各宿屋や領主たちがそれぞれ騎士や天使たちを迎え入れる。
いつもは各騎士団、天使団に別れて行動をするが、大闇祓いにその括りはない。
宿屋も親しい友人同士や同期などで部屋が割り振られた。
「…で、こういう部屋割りになった…と。…何だかなぁ…」
クローヌは小声で不平を言いながら、出立式で身に付けていた新装束から普段着に着替えた。
背後を振り返れば、着替えにもたもたしているサフォーネと、さっさと着替え終わったルゼーヌが、銀髪の巻き毛を整えながら部屋を出ようとしていた。
「ルゼーヌ、どこへ行くんた?ぼくたちこれから海を見に行くんだけど…」
二年先輩のルゼーヌはクローヌの苦手なタイプだが、同部屋になった以上、知らん顔もできない。
「…え?夕飯まで自由行動だろ?それに、悪いけどお前たちと一緒に遊ぶ気は無いから。…じゃぁね」
思った通りの反応が返ってきた。
そのまま部屋を出て行く後ろ姿を、クローヌはやれやれと見送った。
一際美しく、妖艶な魅力を放つルゼーヌは男性からの人気も高い。
いつも一人で行動することが多く、そんな時は誰かと密会しているのでは、という噂もあった。
女性の天使が異性と性交を赦されないのと同じく、男性の天使もまた、現役中の性交は禁じられている。
しかしそれは表向きの話で、性交には至らない程度までなら暗黙の了解となっている。
ルゼーヌもそんなことを…?一瞬考えたクローヌだったが、頭を振って吹き飛ばした。
「…はぁ…面倒なことに巻き込んでくれなければ何でもいいけどさ…」
クローヌは溜息を零しながら、着替えにてこずっているサフォーネを手伝った。
二人が浜辺に出ると、騎士や天使が何人か歩いていた。
恐らく『初めて海を見る』という者ばかりだろう。
浜辺の貝がらを拾ったり、漁船の見学をしたり、夕飯前だというのに、その場で焼いた海の幸を街の者から貰っている者もいる。
「うみ…おーきい…。なみ、すごいねー」
「うん、そうだね…」
王都の向こうに見た遠目とは違い、間近に打ち寄せる波は、湖の淵に寄せるそれとは比べ物にならない。
目を輝かせながらサフォーネは波を追いかけた。
サフォーネの呑気な感想に相槌を打ちながら、クローヌも打ち寄せる波に視線を落とす。
実は、クローヌは海を見たことがある。
まだ浄清の天使として修行する前、大陸の東にある港町で幼少期を過ごしたことがあるのだ。

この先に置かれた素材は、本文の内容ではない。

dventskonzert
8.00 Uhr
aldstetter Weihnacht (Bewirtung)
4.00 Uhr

幼い頃の記憶は朧気だが、この潮の香りは強烈に覚えている。
「クローヌ!かに!かにいる」
本で見た生き物と同じ蟹を見つけて興奮しているサフォーネを眺めていると、その向こうから若手の女性天使たちが歩いてきた。
トハーチェと、『デュークを応援する会』の三人娘、それとマヌルカとリンシャナだ。
肩までの蜜柑色の髪を弾ませて歩くマヌルカと、緩やかな金の長髪を揺らしてその後を追うリンシャナは、所属天使団は違うが同期の頃からずっと仲が良くて有名だ。

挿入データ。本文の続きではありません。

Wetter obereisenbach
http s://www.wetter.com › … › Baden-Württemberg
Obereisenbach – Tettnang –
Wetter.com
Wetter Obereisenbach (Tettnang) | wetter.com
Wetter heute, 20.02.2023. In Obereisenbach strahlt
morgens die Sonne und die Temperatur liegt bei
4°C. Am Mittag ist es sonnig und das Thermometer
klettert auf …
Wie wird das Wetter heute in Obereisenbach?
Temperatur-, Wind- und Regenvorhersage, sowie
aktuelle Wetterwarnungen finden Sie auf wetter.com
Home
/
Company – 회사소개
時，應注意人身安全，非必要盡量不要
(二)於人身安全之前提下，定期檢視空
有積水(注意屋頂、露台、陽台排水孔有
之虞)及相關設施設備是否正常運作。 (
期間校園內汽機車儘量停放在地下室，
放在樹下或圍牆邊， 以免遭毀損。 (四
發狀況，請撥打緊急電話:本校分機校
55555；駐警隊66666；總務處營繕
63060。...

二人はクローヌとサフォーネを見つけると、その輪から離れて行った。
「ホント、男嫌いもいいところよね…」
「そうね。顔立ちなら女子と変わらないサフォーネから慣れさせようと思ったんだけど…」
その様子を見て、フィンカナが溜息をつくとカヌシャも肩を聳やかした。
「でも、リンシャナは前にデューク様の事、気にしてましたよぉ。『どんな方なのかしら』…って…」
「え。嘘でしょ?そんなこと言ってたの?」
リンシャナと同じ天使団にいるのはカヌシャとティファーシャだが、カヌシャには初耳だった。
「うーん…それはそれで、穏やかではないわね…」
「?」
唸るフィンカナの様子を見て、サフォーネが首を傾げる。
傍へやってきたトハーチェが、サフォーネの手の中にいる蟹を覗き込んで「わぁ」と目を輝かせた。

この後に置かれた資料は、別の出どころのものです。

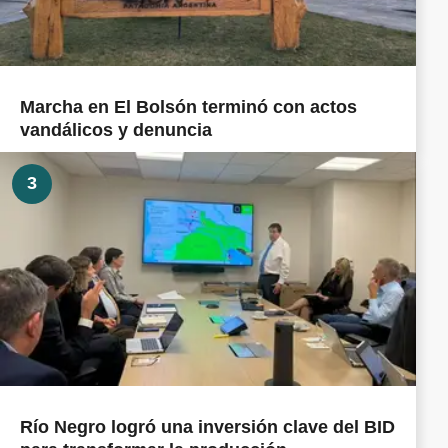
Marcha en El Bolsón terminó con actos
vandálicos y denuncia
3
Río Negro logró una inversión clave del BID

「あれ、トハーチェ…ユヒネは?同じ部屋じゃなかったっけ?」
クローヌが疑問を投げかけると、トハーチェは複雑そうに笑った。
「え…っと、何か用事があったみたい。誘っても断られちゃった…」
ユヒネは、クローヌが所属する第五天使団の先輩に当たる。
貴族出身も去ることながら、菫色の髪、紫の瞳、薄紫の翼と、全身高貴な色を纏う容姿もあってか、プライドの高いユヒネは日頃からとっつきにくい。
トハーチェの気苦労を自分と重ね、クローヌも複雑そうに笑った。
手を繋いだマヌルカとリンシャナは、人目のつかない海岸の岩場まで来ていた。
海にせり出るように突出した岩の真下に、二人は身を寄せて座る。
「ほんと、お節介よね、フィンカナって…私たちのことは放っておいてくれないかしら…」
「ふふふ、そうね…」
マヌルカが頬を膨らませると、リンシャナが面白そうに指先でつついた。
その手を取ったマヌルカは、リンシャナの額に自分の額を押し当て、その青い瞳を見つめる。
「でもやっと二人きりになれた…こうして一緒に過ごせるなら、大闇祓いも悪くないわね」
マヌルカは姉御肌で負けず嫌いな性格もあってか、子供の頃から男性と対等でありたいと思っている。
消極的なリンシャナを何かと放っておけず、気が付けばいつも二人で行動を共にすることが増えていた。
「そうね…でも、あまり皆と離れると心配されるわ」
リンシャナは貧しい家の出身で、幼い頃に父親から暴力を振るわれた経験で、男性に対しての恐怖心が抜けずにいる。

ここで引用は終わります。